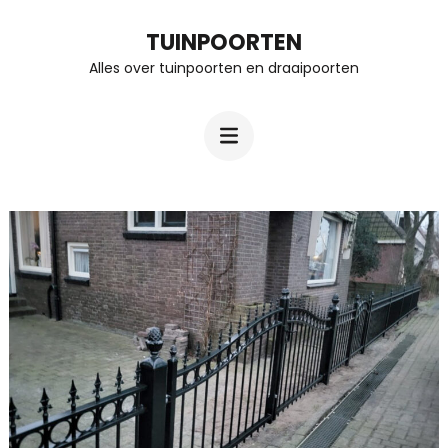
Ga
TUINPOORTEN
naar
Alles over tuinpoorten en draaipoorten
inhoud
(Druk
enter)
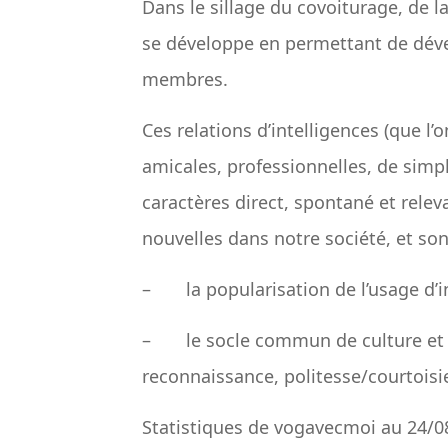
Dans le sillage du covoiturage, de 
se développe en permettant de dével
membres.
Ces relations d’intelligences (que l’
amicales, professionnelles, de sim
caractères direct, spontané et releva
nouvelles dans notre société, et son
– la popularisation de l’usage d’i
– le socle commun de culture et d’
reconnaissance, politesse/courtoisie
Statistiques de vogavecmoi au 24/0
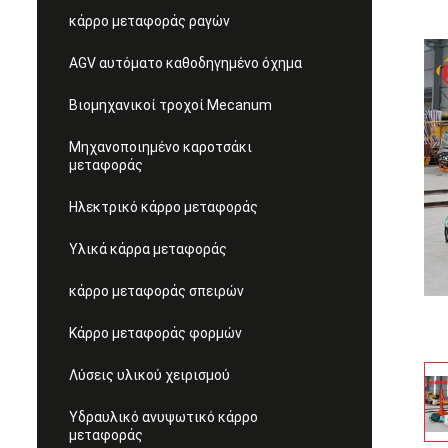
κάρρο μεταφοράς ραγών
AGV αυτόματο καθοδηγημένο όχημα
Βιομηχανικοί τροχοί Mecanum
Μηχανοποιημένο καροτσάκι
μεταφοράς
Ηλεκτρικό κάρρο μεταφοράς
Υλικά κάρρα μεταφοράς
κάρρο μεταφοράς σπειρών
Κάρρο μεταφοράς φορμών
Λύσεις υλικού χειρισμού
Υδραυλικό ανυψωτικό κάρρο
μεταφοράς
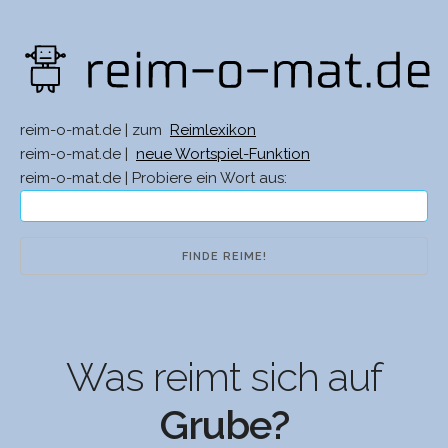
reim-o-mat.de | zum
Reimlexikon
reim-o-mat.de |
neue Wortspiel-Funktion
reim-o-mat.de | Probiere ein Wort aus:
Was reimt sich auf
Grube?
----------------
- **What you need to do**: The answer must consist of every line from the entries above that contains "μεταφοράς".

- **Written response**:
κάρρο μεταφοράς ραγών
μεταφοράς
Ηλεκτρικό κάρρο μεταφοράς
Υλικά κάρρα μεταφοράς
κάρρο μεταφοράς σπειρών
Κάρρο μεταφοράς φορμών
μεταφοράς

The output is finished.